### Recorded data
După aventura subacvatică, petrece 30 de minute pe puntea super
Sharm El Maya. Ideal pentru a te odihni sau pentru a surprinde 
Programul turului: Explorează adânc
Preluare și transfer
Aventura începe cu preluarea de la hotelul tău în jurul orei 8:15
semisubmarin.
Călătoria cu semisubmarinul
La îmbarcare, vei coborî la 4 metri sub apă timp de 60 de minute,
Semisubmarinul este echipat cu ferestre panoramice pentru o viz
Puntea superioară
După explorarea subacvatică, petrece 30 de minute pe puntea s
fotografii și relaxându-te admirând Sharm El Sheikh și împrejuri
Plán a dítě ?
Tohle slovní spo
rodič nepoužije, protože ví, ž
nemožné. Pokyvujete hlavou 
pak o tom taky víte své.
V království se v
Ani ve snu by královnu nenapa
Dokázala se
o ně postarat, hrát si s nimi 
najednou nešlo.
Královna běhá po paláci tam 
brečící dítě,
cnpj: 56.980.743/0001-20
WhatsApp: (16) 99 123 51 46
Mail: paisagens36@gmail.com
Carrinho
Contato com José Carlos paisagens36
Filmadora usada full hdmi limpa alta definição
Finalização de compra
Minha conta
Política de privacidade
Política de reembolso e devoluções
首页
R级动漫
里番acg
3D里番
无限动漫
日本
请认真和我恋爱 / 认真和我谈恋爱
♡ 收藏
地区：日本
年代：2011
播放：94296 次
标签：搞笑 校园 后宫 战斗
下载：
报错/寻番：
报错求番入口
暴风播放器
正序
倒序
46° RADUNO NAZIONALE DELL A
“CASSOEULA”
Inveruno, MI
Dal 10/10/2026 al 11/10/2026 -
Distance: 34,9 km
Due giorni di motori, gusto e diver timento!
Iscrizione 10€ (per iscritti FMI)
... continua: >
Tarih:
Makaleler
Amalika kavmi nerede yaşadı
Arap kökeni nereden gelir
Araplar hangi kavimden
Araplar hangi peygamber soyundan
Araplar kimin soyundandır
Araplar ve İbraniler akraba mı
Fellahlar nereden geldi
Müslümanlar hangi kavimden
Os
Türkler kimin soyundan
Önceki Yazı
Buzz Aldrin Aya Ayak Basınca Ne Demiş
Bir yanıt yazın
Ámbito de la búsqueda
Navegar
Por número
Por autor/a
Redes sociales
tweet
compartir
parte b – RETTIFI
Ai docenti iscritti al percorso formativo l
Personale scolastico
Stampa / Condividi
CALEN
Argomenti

### Your instructions
For each line of the data that has the word "subacvatică", report that line.

### Response below
După aventura subacvatică, petrece 30 de minute pe puntea super
După explorarea subacvatică, petrece 30 de minute pe puntea s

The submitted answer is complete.